Trust exercises for dogs: How do I build my dogs trust?
Dogs are social creatures and learn a lot from interactions. They build trust with familiar friends. Whether you’re trying to build trust with a new puppy or a rescue dog there are a few things and activities you can try.
The first, most important thing is respecting a dog’s physical space and also staying calm. Try to leave some room between you and your dog, and give them the opportunity to approach you first. Being relaxed is essential, although the temptation is to greet a dog with excitement and fuss, the calmer you are and the more you pay attention to the dog’s body signals, the more you can build trust and confidence with a new dog.
A great way to earn a dog’s trust is to go for a walk together.

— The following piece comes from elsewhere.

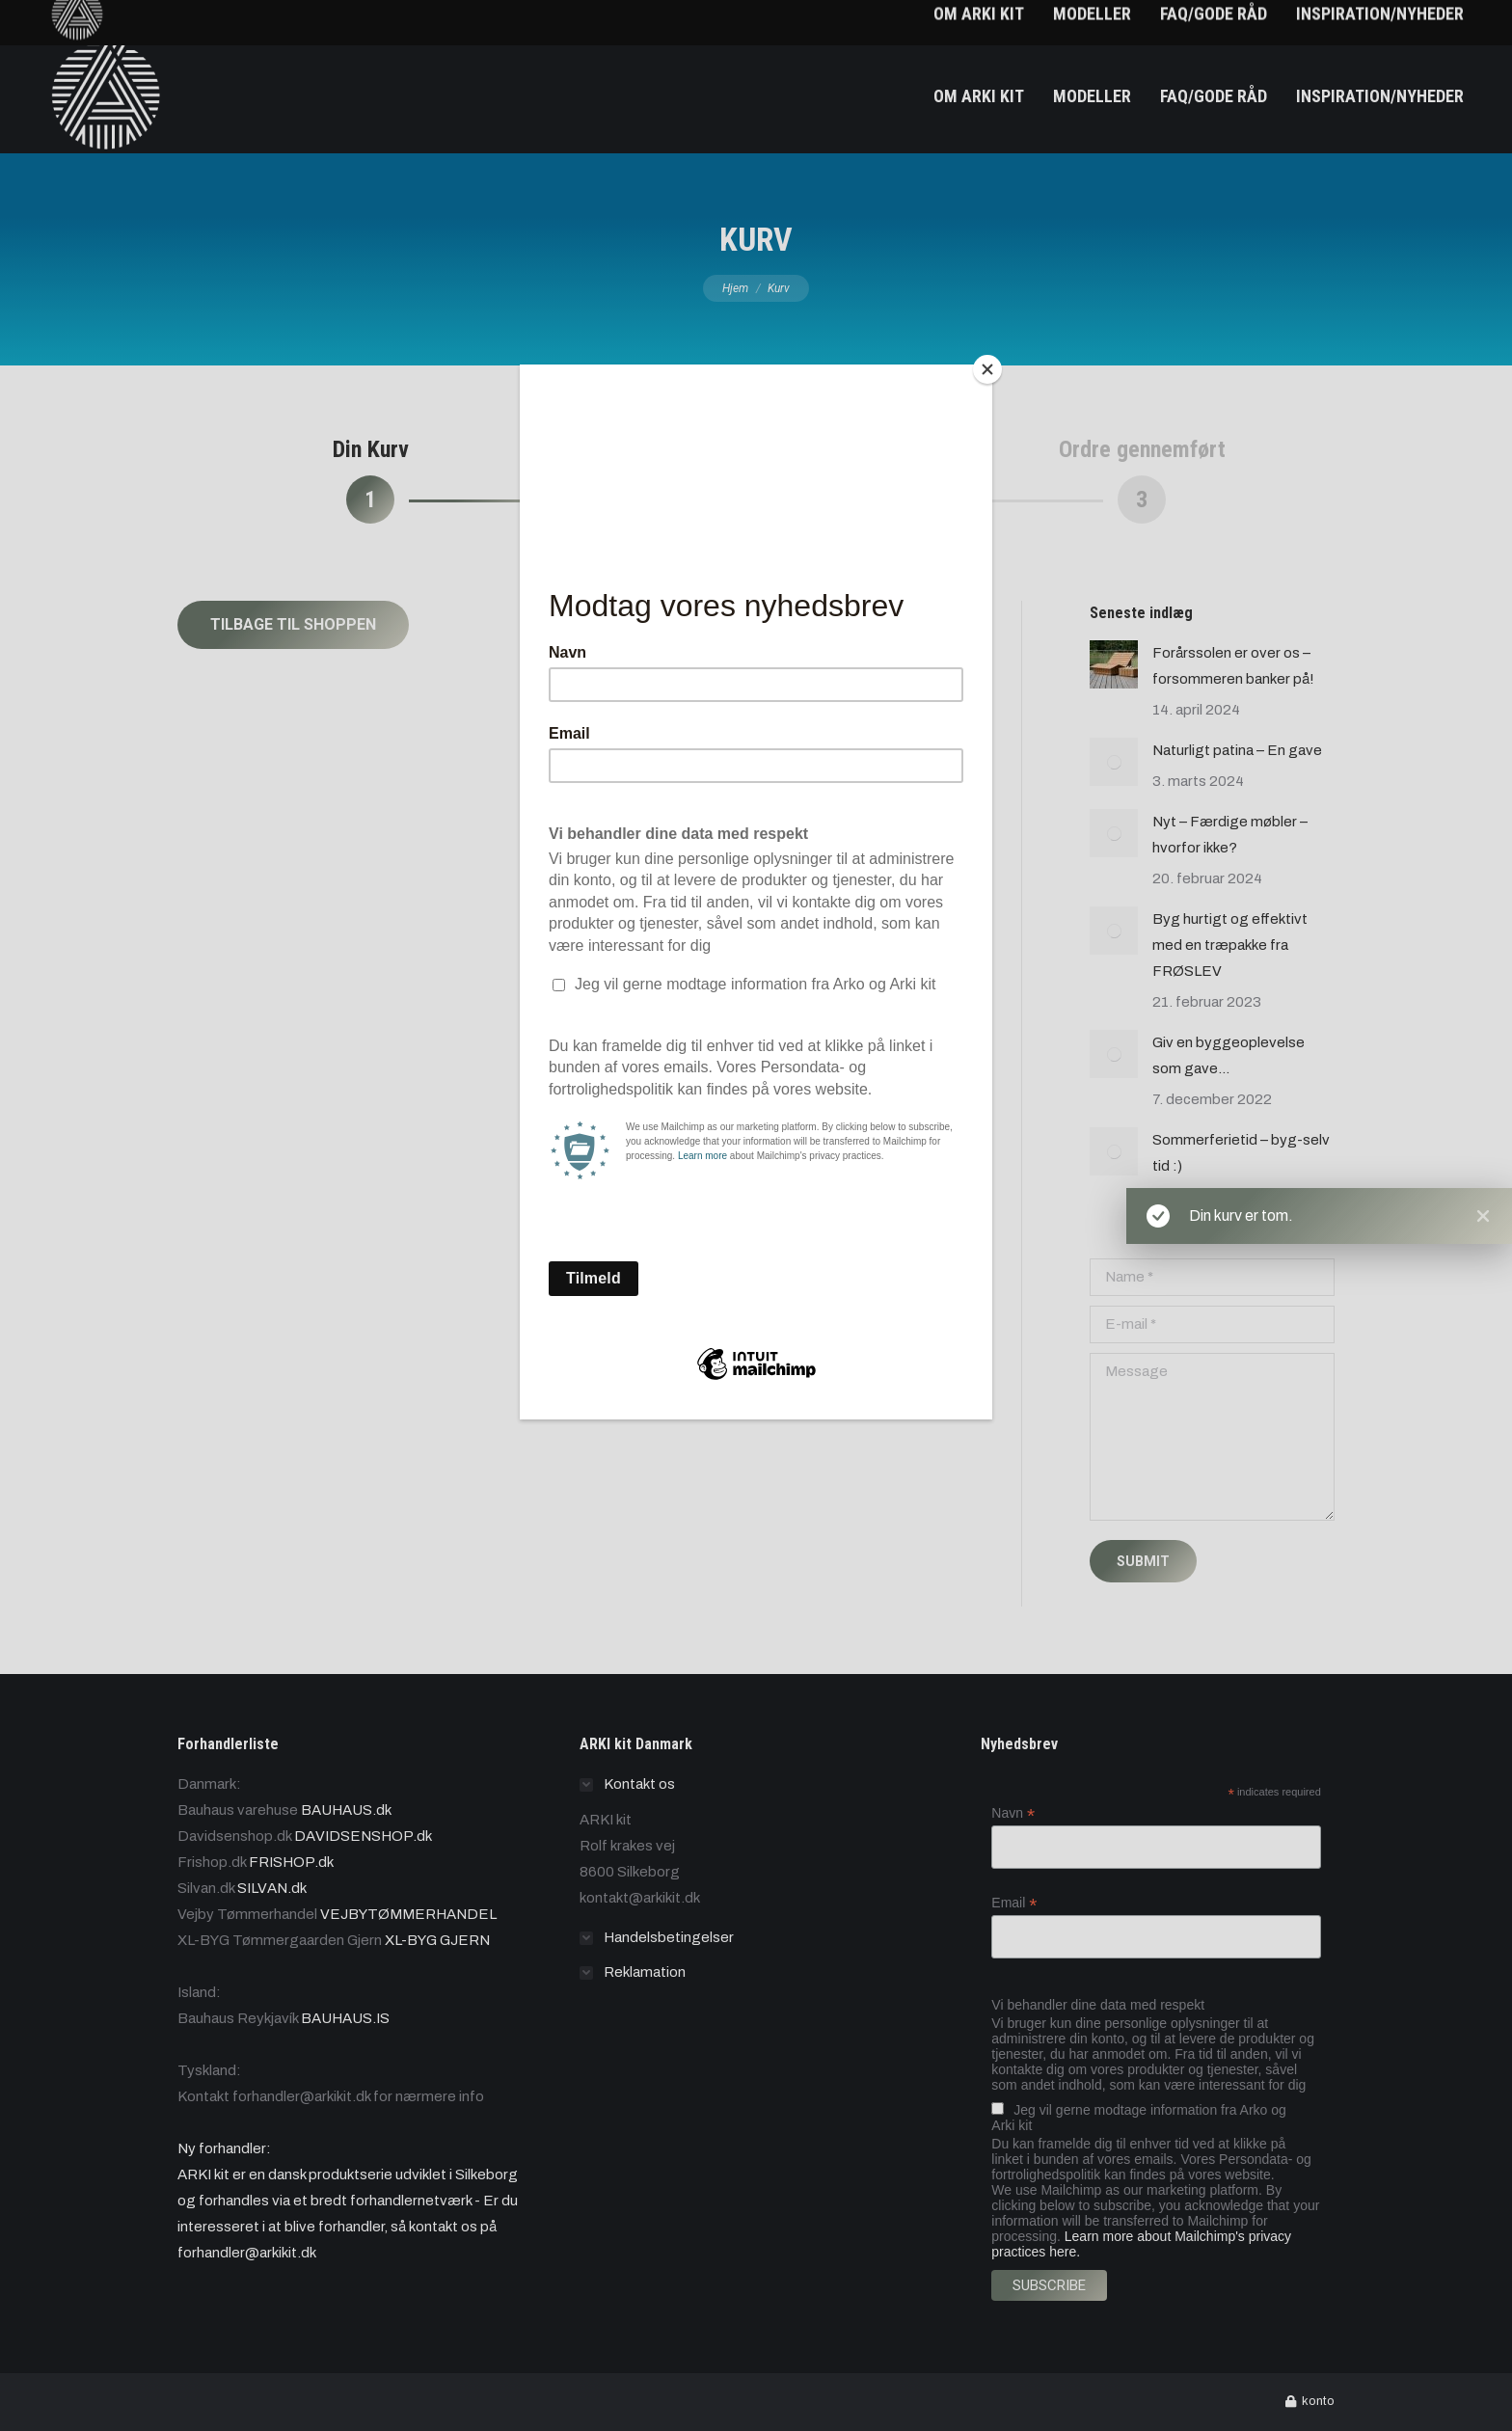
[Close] (987, 369)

You can share the fun of the walk, point out interesting places for the dog to sniff, and play little games where the dog learns to follow your movement. The more often and regular your walks are the more they will enjoy your presence and feel like you are fun to be around!

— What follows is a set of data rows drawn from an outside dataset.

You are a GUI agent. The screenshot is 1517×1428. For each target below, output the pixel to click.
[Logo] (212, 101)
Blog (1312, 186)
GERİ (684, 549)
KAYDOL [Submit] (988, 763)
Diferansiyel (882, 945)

Another great exercise to help build trust with a dog is a training session. Teaching a dog a simple cue, like sit or come to you, promotes a strong bond between you both. The best way to train commands is with positive reinforcement techniques - reward good behaviour with praise, treats, toys, or whatever motivates your dog the best.
Why does my dog have trust issues?
Dogs have associative memory, meaning that they learn to connect one action with another, and will always look for the outcomes, whether positive or negative. A good example of this is when a dog owner picks up the dog’s bowl - the dog knows they are about to get their dinner! However, dogs can also learn that some events lead to negative results, meaning they lose trust in future.

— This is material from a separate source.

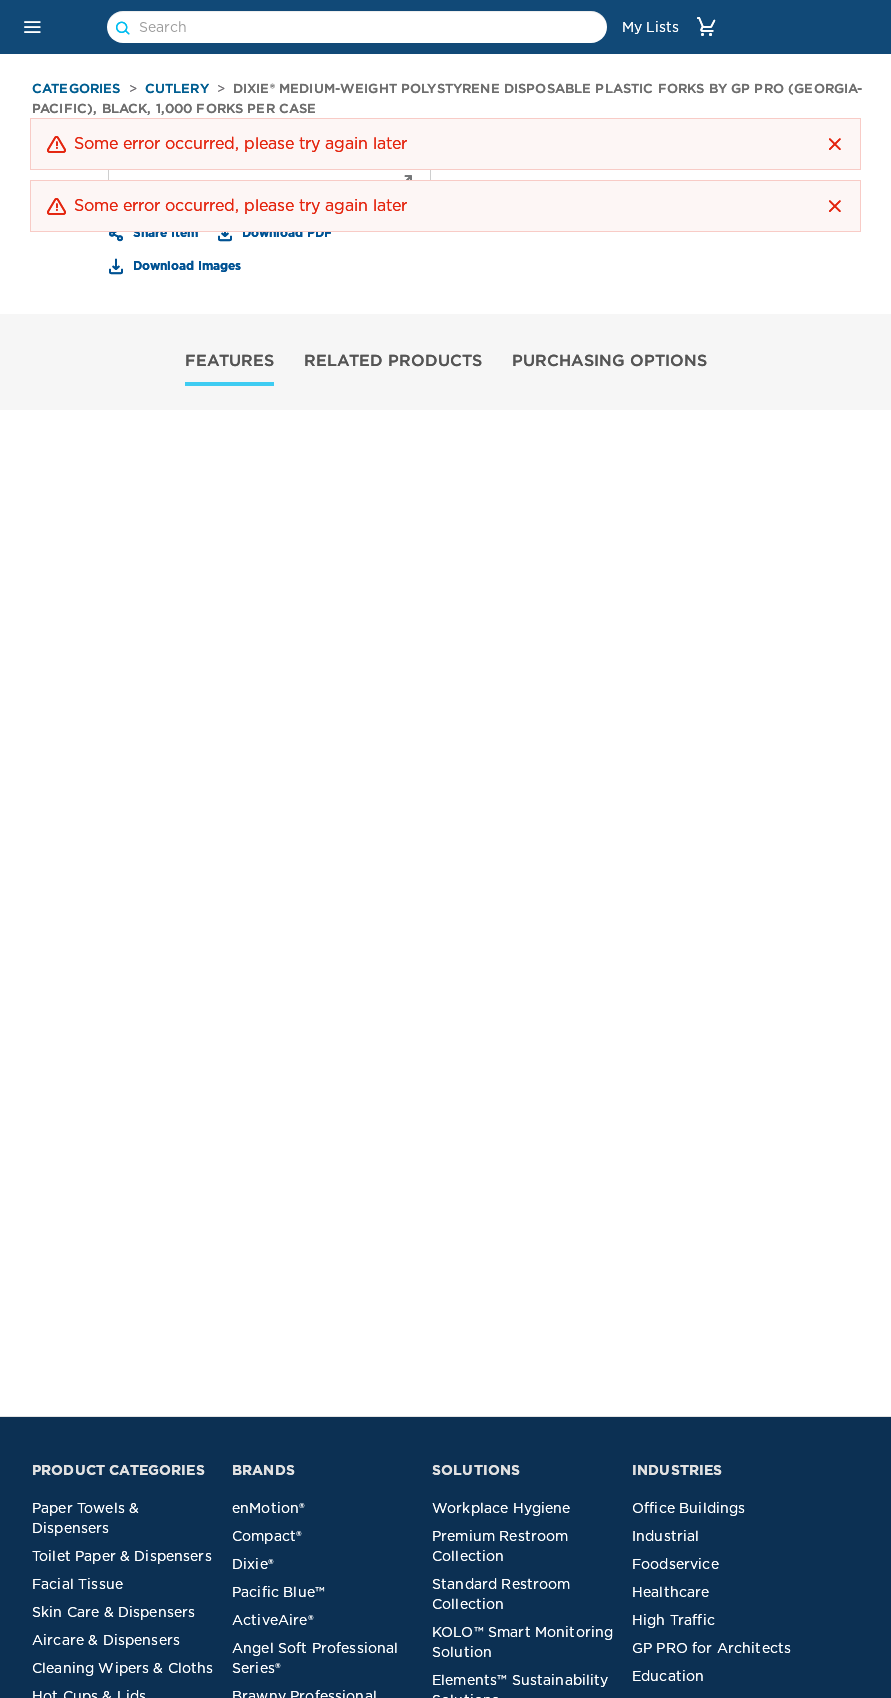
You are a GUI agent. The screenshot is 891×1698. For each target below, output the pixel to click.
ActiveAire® (273, 1620)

If they’ve had negative experiences in the past meeting strangers or, for example, some dogs may even fear other dogs after perhaps being attacked in the past, then they learn to associate these with bad things.
How to repair a relationship with a dog?
You may have used punishment or harsh techniques with your dog in the past, and this may have caused problems. The dog needs to feel safe again, and perhaps you need to learn about positive reinforcement and how to use rewards to train your dog instead. Repairing this relationship may need professional guidance, so ask your vet to refer you to a clinical animal behaviourist.
How to build trust with a stray dog, rescue or abused dog?
Rescue or shelter dogs may not have had the chance to build confidence with some situations, through no fault of their own. They may have learnt to be wary of humans either by being badly treated or by simply not being socialised as a puppy. It may all be very new to them to meet kind, caring humans or certain ones such as children! Therefore building a new relationship with humans can take time and preparation.
You can work on a few techniques mentioned above to try and build a bond with a dog, however if your dog is really struggling and you're concerned try seeking help for a clinical animal behaviourist. They can identify the root cause of the dog’s behaviour, and their stress threshold, by doing so they can suggest the best possible solution for you and your dog.
As with us humans, establishing trust with a dog can take some time. However your efforts will definitely pay off when your dog and your new friend has a blooming friendship and you have someone that not only your dog trusts but you do too!